Data Breach Automation

Healthcare organizations struggle to identify exactly what information was disclosed in a data breach, who it belongs to, and how to effectively respond, remediate, and take action on it.

Know Your Data

Find, manage, and catalog all of your patient information across the landscape — no matter how siloed — and enforce policy on all your data.

Map Your Data with Advanced ML-Based Classification

Automatically classify protected health information (PHI) via next-gen classification that leverages not just pattern-based discovery, but also:

  • ML classification that’s based on NLP and NER
  • AI insight that’s based on deep learning
  • patented file analysis classification
Identify Impacted Users

Map patient identities to their personal data wherever it resides, and maintain a central view of what data belongs to whom for a more granular view into breach exposure risk.

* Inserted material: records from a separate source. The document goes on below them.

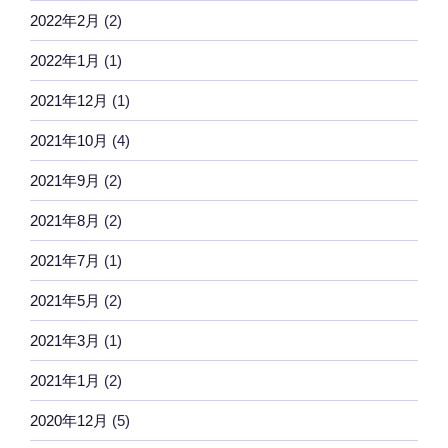
2022年2月
(2)
2022年1月
(1)
2021年12月
(1)
2021年10月
(4)
2021年9月
(2)
2021年8月
(2)
2021年7月
(1)
2021年5月
(2)
2021年3月
(1)
2021年1月
(2)
2020年12月
(5)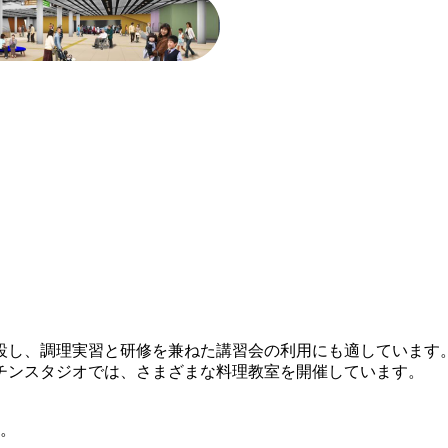
設し、調理実習と研修を兼ねた講習会の利用にも適しています
チンスタジオでは、さまざまな料理教室を開催しています。
。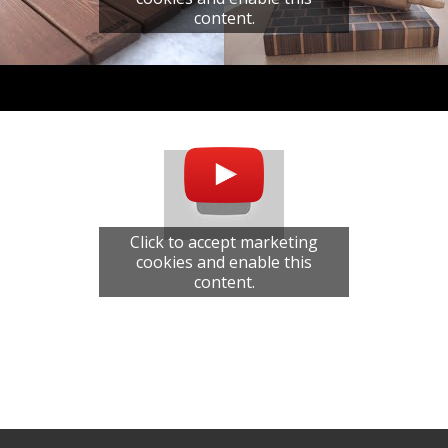
content.
Click to accept marketing
cookies and enable this
content.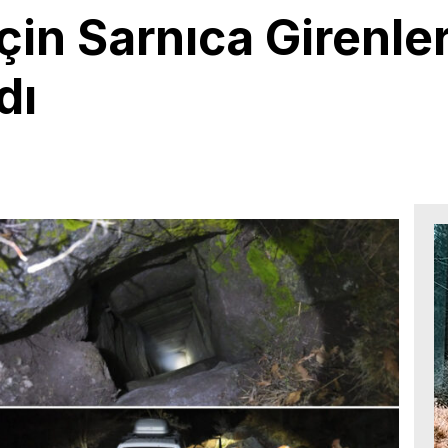
İçin Sarnıca Girenle
dı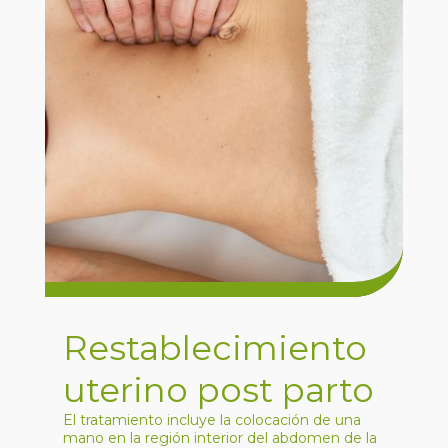
Restablecimiento
uterino post parto
El tratamiento incluye la colocación de una
mano en la región interior del abdomen de la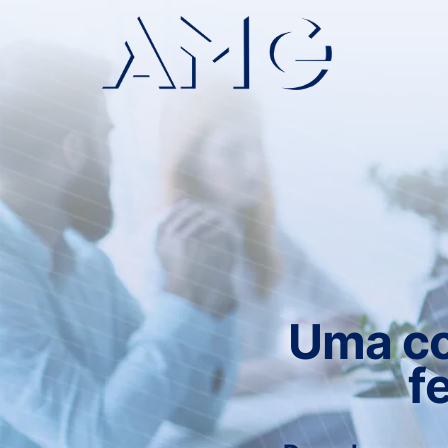
Uma co
f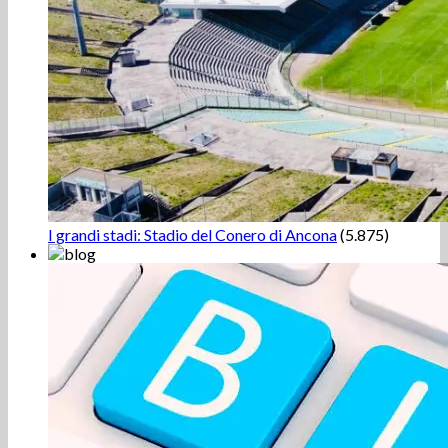
I grandi stadi: Stadio del Conero di Ancona
(5.875)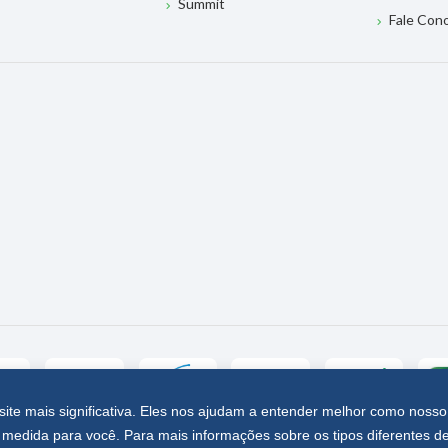
Summit
Fale Con
site mais significativa. Eles nos ajudam a entender melhor como nosso
medida para você. Para mais informações sobre os tipos diferentes d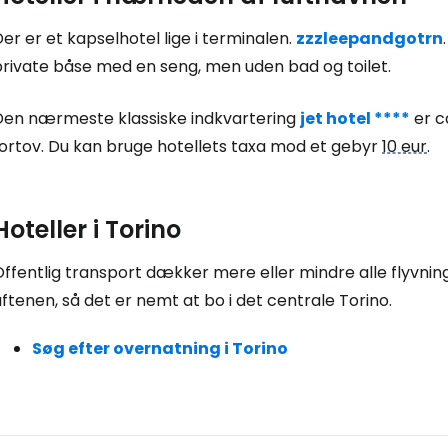
er er et kapselhotel lige i terminalen.
zzzleepandgotrn
Fo
private båse med en seng, men uden bad og toilet.
Den nærmeste klassiske indkvartering
jet hotel ****
er c
For
fortov. Du kan bruge hotellets taxa mod et gebyr
10 eur
.
For
Hoteller i Torino
Offentlig transport dækker mere eller mindre alle flyvni
ftenen, så det er nemt at bo i det centrale Torino.
Søg efter overnatning i Torino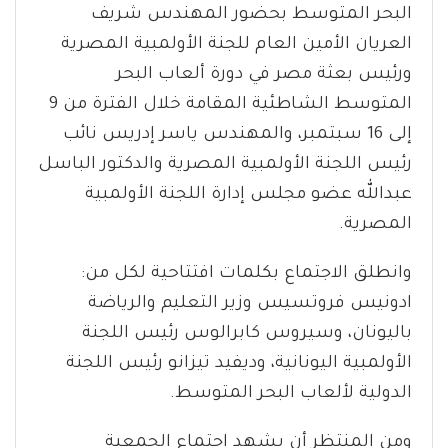
البحر المتوسط بحضور المهندس شريف
العريان الأمين العام للجنة الأولمبية المصرية
ورئيس بعثة مصر في دورة ألعاب البحر
المتوسط الشاطئية المقامة خلال الفترة من 9
إلى 16 سبتمبر، والمهندس ياسر إدريس نائب
رئيس اللجنة الأولمبية المصرية والدكتور الباسل
عبدالله عضو مجلس إدارة اللجنة الأولمبية
المصرية.
وانطلق الاجتماع بكلمات افتتاحية لكل من:
ادونيس فروتسيس وزير التعليم والرياضة
باليونان، وسيروس كابرالوس رئيس اللجنة
الأولمبية اليونانية، وديفيد تيزانو رئيس اللجنة
الدولية لألعاب البحر المتوسط.
ومن المنتظر أن يشهد اجتماع الجمعية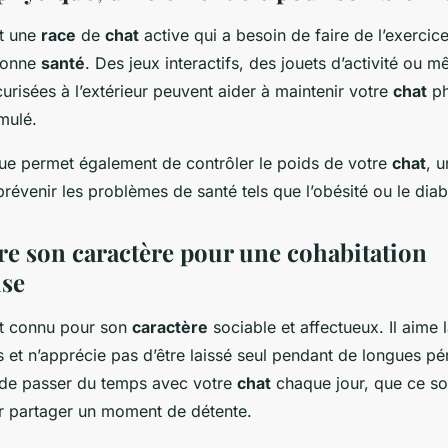
st une
race
de
chat
active qui a besoin de faire de l’exercic
 bonne
santé
. Des jeux interactifs, des jouets d’activité ou 
risées à l’extérieur peuvent aider à maintenir votre
chat
ph
mulé.
ique permet également de contrôler le poids de votre
chat
, 
révenir les problèmes de santé tels que l’obésité ou le diab
 son caractère pour une cohabitation
se
st connu pour son
caractère
sociable et affectueux. Il aime
s et n’apprécie pas d’être laissé seul pendant de longues pér
 de passer du temps avec votre
chat
chaque jour, que ce so
 partager un moment de détente.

With a clear view of the data, teams can pinpoint which users are at the highest risk when data breaches occur. Identify impacted users’ residency — and follow the mandatory reporting criteria required on each region, down to an individual.

Operationalize Your Incident Response Plan

Easily identify which individuals to notify after an incident based on data mapping and inventory. Communicate and generate reports on which individuals and personal data attributes were exposed — within the legal and reporting required timeframes.

Ensure Compliance with Healthcare Regulations

Protect patients, providers, and payers by following all legal data-breach-reporting requirements for all geographic areas where your company conducts business or has customers.

Enact Remediation Workflows

Efficiently remediate high-risk, sensitive, and regulated data across the organization — as well as manage exceptions, prioritize workflows that delegate decisions to the right people, and streamline all reporting by violation type or data owner — all in one interface.

Simplify Breach Data Investigation

Common wisdom dictates that data breach incidents are not a matter of if, but when — and healthcare organizations are at heightened risk.

Companies that proactively protect their sensitive patient data with automated tools, deep machine learning, a core data discovery foundation, and efficient data remediation workflows can minimize data risk, boost data threat detection, and prevent the loss or exposure of patients’ most sensitive and vulnerable data.